Não demorou para que a invenção fosse copiada, e não só por outras churrascarias. Nos anos 1970, a rede de pizzarias Grupo Sergio, fundada pelo empresário Sergio Ricardo Della Crocci, chegou a ter cinco unidades na capital paulista. Apesar dos salões enormes, faltava lugar.
Fundador da editora Matrix, Paulo Tadeu, 59, foi freguês assíduo. “Era uma febre em São Paulo, sempre com filas quilométricas. Quando eu tinha 13 anos, apostei com amigos quem conseguiria comer mais. Fui recordista, com 21 pedaços.”
Esse espírito guloso resiste. Com unidades no Tatuapé e em Santana, a Cantagalo Burger oferece rodízio com 14 opções de mini-hambúrgueres e anuncia que é a única a preparar os lanches com 65 gramas de carne. Somou? Dá quase um quilo de carne por pessoa, fora os pães, os hambúrgueres doces e as entradas, incluindo uma torre de cheddar derretido. Pela extravagância, a rede cobra de R$ 55,90 a R$ 74,90 por pessoa.
Nas redes sociais, a cultura do excesso gera engajamento e ajuda a popularizar rodízios de coxinhas, pastéis, cookies, fondues, donuts e pratos tex-mex.
“Influenciadores estilo ogro têm aumentado a demanda. Até marcas globais, como Pizza Hut, Outback e Burger King, já lançaram rodízios como campanhas pontuais. É uma ótima estratégia para chamar público em horários ociosos”, diz Leo Texeira, sócio da consultoria NaMesa.
Mas essa não é a regra. Para o português Alex Pinheiro, dono do restaurante Axado, o rodízio tem sua delicadeza e pode funcionar como um menu-degustação.
“Usamos a expressão rodízio por ser uma invenção brasileira -e perfeita”, afirma Pinheiro, que serve 13 miniporções de pratos portugueses, mais um trio de sobremesas, a R$ 150 por pessoa. “Cerca de 70% do público opta pelo rodízio. O cliente fica pelo menos duas horas à mesa e pode repetir à vontade, mas poucos repetem”, ele diz.

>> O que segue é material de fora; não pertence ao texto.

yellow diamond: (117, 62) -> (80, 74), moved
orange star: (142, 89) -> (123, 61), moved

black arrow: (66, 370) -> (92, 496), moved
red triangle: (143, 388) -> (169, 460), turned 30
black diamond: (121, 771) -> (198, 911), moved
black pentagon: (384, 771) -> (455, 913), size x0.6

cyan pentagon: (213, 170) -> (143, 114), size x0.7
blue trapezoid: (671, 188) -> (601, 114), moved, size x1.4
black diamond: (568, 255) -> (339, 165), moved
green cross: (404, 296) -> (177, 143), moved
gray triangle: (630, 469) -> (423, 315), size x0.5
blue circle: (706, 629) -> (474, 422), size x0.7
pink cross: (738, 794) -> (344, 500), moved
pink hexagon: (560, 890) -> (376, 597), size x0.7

Oferecer diversidade é também a intenção dos irmãos Gabriel e Nicholas Fullen, sócios do Oguru Sushi Bar. Nos três endereços da capital, o cliente paga R$ 179 para dar cabo de sushis, sashimis, temakis, carpaccios e pratos quentes à vontade. Receitas mais elaboradas, como o djo de codorna, devem ser pedidos ao garçom, mas também estão incluídos no preço.

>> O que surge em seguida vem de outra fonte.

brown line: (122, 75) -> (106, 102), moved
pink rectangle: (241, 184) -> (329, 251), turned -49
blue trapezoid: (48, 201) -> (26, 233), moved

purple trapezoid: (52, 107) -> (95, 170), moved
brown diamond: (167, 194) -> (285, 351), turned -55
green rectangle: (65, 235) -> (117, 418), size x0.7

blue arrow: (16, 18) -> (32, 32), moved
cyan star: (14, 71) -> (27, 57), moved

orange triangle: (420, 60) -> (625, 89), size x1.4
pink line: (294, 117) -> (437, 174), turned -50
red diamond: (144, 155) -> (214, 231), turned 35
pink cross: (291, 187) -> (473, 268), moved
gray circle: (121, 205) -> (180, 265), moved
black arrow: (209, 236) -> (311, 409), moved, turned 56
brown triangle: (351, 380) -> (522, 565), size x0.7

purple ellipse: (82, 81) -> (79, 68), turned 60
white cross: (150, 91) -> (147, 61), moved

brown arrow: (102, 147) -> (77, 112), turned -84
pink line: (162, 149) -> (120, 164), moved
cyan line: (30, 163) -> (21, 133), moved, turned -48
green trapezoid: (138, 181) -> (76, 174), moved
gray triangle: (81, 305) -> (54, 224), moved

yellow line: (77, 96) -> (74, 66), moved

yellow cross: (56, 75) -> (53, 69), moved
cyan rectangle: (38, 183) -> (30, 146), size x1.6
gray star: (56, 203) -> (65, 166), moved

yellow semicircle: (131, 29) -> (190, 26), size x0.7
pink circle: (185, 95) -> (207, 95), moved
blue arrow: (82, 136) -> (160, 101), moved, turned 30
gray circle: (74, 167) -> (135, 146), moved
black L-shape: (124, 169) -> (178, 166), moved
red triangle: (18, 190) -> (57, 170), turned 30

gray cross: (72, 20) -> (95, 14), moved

“Cerca de 90% vão no rodízio. É um bom ponto de partida para quem está descobrindo a cozinha japonesa e ainda não entende os cardápios. Dá para experimentar de tudo, sem desconforto.”
O sistema tem funcionado até nos almoços executivos. No Oguru, há duas versões mais enxutas, a R$ 109 e R$ 129 por pessoa, que só vigoram no almoço de segunda a sexta.

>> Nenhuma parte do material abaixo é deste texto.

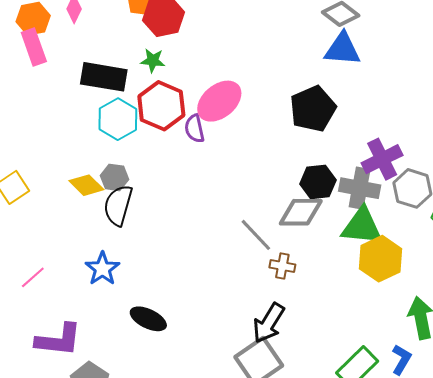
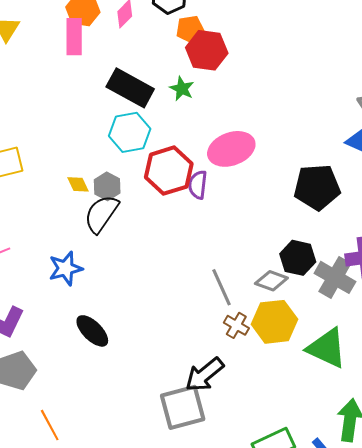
red hexagon: (161, 106) -> (169, 171), moved
purple semicircle: (195, 129) -> (198, 185), moved
yellow diamond: (86, 185) -> (78, 184), size x0.7
gray diamond: (301, 212) -> (271, 281), size x0.7
green triangle: (362, 226) -> (327, 348), moved
yellow hexagon: (381, 259) -> (275, 322), moved

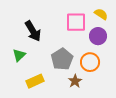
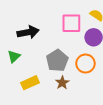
black arrow: (33, 31) -> (28, 32), turned -70
brown star: (75, 81) -> (62, 83), moved

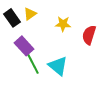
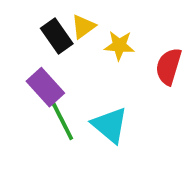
yellow triangle: (30, 14) -> (83, 27), moved
black rectangle: (12, 18) -> (57, 36), moved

Nas duas unidades do restaurante árabe Baruk, dos irmãos Denise e Gustavo Batistel, o rodízio também é a estrela do almoço. Por R$ 83,90, preço que vigora de segunda a sexta-feira (nos outros horários, são cobrados R$ 93,90), o cliente come esfirras, quibes, pastas com pão sírio, michuis (espetinhos), charutos, caftas e arroz com lentilha.
“Orientamos o garçom a ficar um tempinho com o cliente, para entender do que ele gosta, e aguardar um pouco entre uma etapa e outra, para evitarmos desperdício. Mas, no almoço executivo, as pessoas têm pouco tempo e costumam pedir tudo junto”, diz Denise.
Na opinião de Gilson Bueno, presidente do grupo NB Steak, a modernização do rodízio é o que tem garantido sua sobrevivência. Fundada em 2013, a rede inaugura a nona unidade no dia 30 de agosto, no Jardim Paulista.
Nos salões, não há bufê de antepastos, um clássico das antigas churrascarias de rodízio. Oito variedades de saladas saem empratadas da cozinha e, dos 12 cortes de carnes, só dois circulam no espeto -picanha e vazio. Os demais são servidos em tábuas, a pedido do cliente, que paga R$ 220 pela sequência e pode repetir quantas vezes quiser.
“Deixamos as pessoas mais à vontade, sem aquele incômodo do garçom oferecer tudo o tempo todo, tanto que abolimos os sinais verde e vermelho”, diz Bueno. “Dessa forma, unimos o melhor dos dois mundos.”